See main article: Danish India and Andaman and Nicobar Islands. The Nicobar Islands were officially colonized by the Danish on 1 January 1756. Denmark owned a significant port in India, Tranquebar, and decided to colonize the islands, citing a lack of native resistance, ease of access, and vicinity to Tranquebar.[3] In December 1756, the Danish named the islands Frederick's Islands (Danish: Frederiksøerne), after the then King of Denmark, Frederick V.
Within a few months of colonization, the island of Nancowry was settled, and the colony contracted malaria for the first time. The mosquito-borne tropical disease spread island-to-island until it eventually hit the Danish colonists so hard that the remaining settlers, including the head of the colony, sailed back to Tranquebar in March 1760. Another expedition was made in 1768, but within less than 9 years that colony had disappeared as well.[4] [5]
The origins of Austrian colonization of the Nicobar Islands can be traced back to appeals to both Empress Maria Theresa and Emperor Joseph II by William Bolts. Bolts had been previously active in the British East India Company but had been convicted of trading in opium and dismissed. In 1774, he traveled to Vienna to convince the colonially inexperienced Austrians of the feasibility of trade between Trieste and the Far East. Bolts was well received by the Austrian court and was given a ten-year charter allowing him to trade through the Austrian Adriatic ports to Persia, India, China, and Africa.[6]
Bolts, who was then at the court of the Nawab of Mysore,[7] directed the Joseph und Theresia to sail to the Nicobars. In June 1778, the ship docked on the island of Nancowry, and on 12 July, the Nicobarese natives signed a document that ceded all twenty-four islands to Austria. The Austrian flag was then raised on a nearby hill, and 6 men, with slaves, cattle, and arms, were left behind to start the new Austrian colony.[8]
In 1781, the colonists complained about a lack of drinking water and food, but Vienna took no notice and left its outpost to its fate. The colonists managed successfully until Gottfried Stahl, their leader, died in 1783; the remaining colonists decided to abandon the islands in 1785. In addition to Stahl's death, the Danish decided to send a warship from Tranquebar in an attempt to remove the Austrians from Nancowry forcibly.[9]
Motivated by an urge to explore, Archduke Ferdinand Maximilian of Austria in 1857 sent the frigate SMS Novara on a trip of scientific circumnavigation around the globe. On board was a team of researchers from the Austrian Academy of Sciences, which also received the additional task of looking out for possible locations for a penal colony.
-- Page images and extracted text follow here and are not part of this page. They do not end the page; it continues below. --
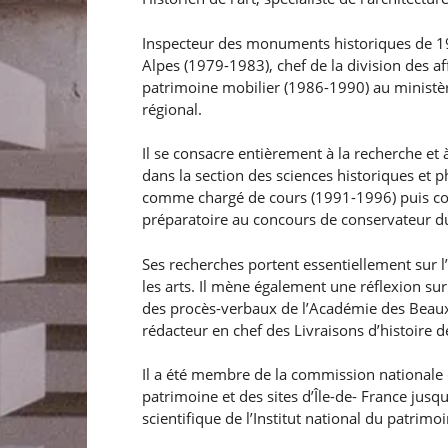
Inspecteur des monuments historiques de 197
Alpes (1979-1983), chef de la division des af
patrimoine mobilier (1986-1990) au ministèr
régional.
Il se consacre entièrement à la recherche et 
dans la section des sciences historiques et ph
comme chargé de cours (1991-1996) puis comm
préparatoire au concours de conservateur d
Ses recherches portent essentiellement sur l’ar
les arts. Il mène également une réflexion su
des procès-verbaux de l’Académie des Beaux- 
rédacteur en chef des Livraisons d’histoire d
Il a été membre de la commission national
patrimoine et des sites d’Île-de- France jus
scientifique de l’Institut national du patrimo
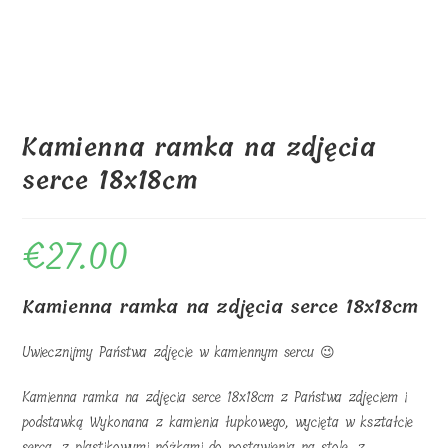
Kamienna ramka na zdjęcia
serce 18x18cm
€
27.00
Kamienna ramka na zdjęcia serce 18x18cm
Uwiecznijmy Państwa zdjęcie w kamiennym sercu 😉
Kamienna ramka na zdjęcia serce 18x18cm z Państwa zdjęciem i
podstawką Wykonana z kamienia łupkowego, wycięta w kształcie
serca, z plastikowymi nóżkami do postawienia na stole, z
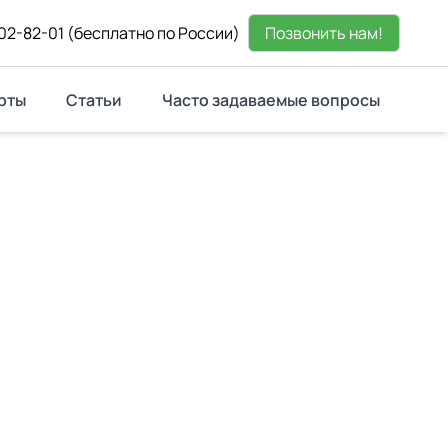
02-82-01
(бесплатно по России)
Позвонить нам!
рты
Статьи
Часто задаваемые вопросы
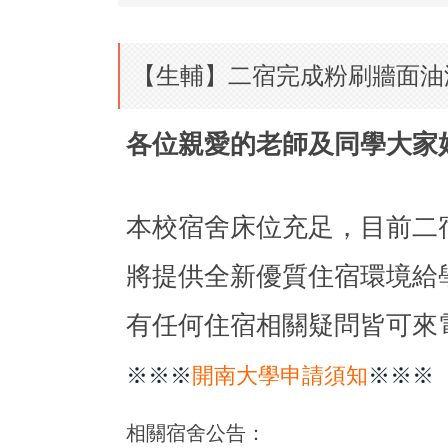
【生輔】二宿完成粉刷牆面油
各位親愛的老師及同學大家
本校宿舍床位充足，目前二
將提供全新優質住宿環境給
有任何住宿相關疑問皆可來電
※※※
開南大學申請須知
※※※
相關宿舍公告：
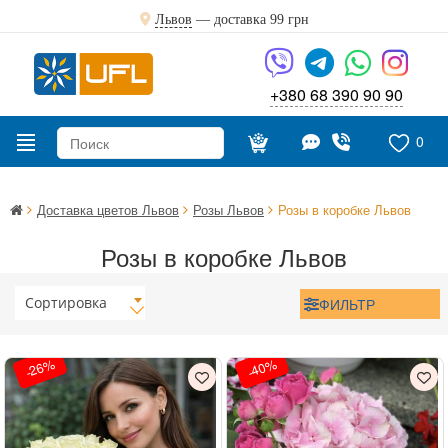
Львов
— доставка
99 грн
+380 68 390 90 90
0
Доставка цветов Львов
Розы Львов
Розы в коробке Львов
Розы в коробке Львов
Сортировка
ФИЛЬТР
-26%
-40%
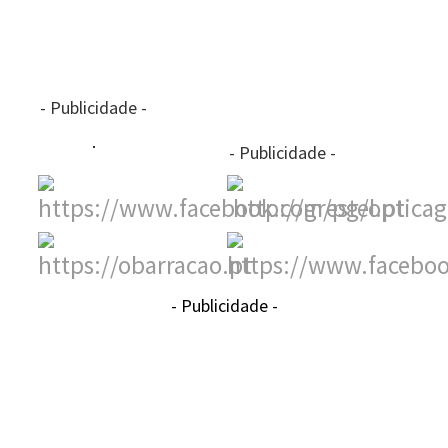
- Publicidade -
- Publicidade -
- Publicidade -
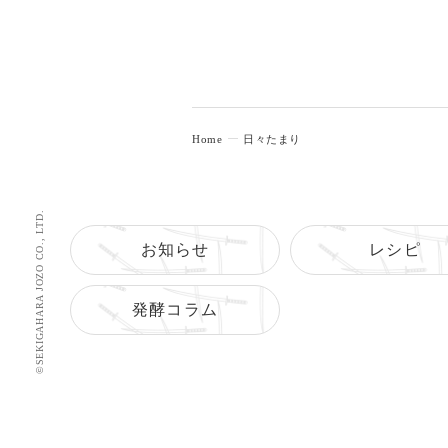
Home
日々たまり
©SEKIGAHARA JOZO CO., LTD.
お知らせ
レシピ
発酵コラム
In February 1858, Novara reached the island of Car Nicobar, the northernmost island of the chain. The Austrian team sailed around the islands of Nancowry and Kamorta but did not try to occupy them. The leader of the group, ethnologist Karl von Scherzer, encouraged the team to explore the island for artifacts. The researchers acquired more than 400 native artifacts from Nancowry and Kamorta, after which von Scherzer began promoting the idea of recolonization; the Austrian government ruled against it.
If von Scherzer's idea had been accepted by the Austrian government, the colonization would have been most likely uncontested. The Danish had removed all settlements from the Nicobar Islands and relinquished sovereignty over them in 1848,[10] and British colonization lay 10 years in the future.
In 1886, the Austro-Hungarian corvette SMS Aurora anchored in the harbor of Nancowry before continuing her voyage to the Far East. The Austrians then realized that the British had already settled the islands. In 1868, the British had officially purchased the rights to all twenty-four of the Nicobar Islands from the Danish government. There were no further plans for Austrian recolonization.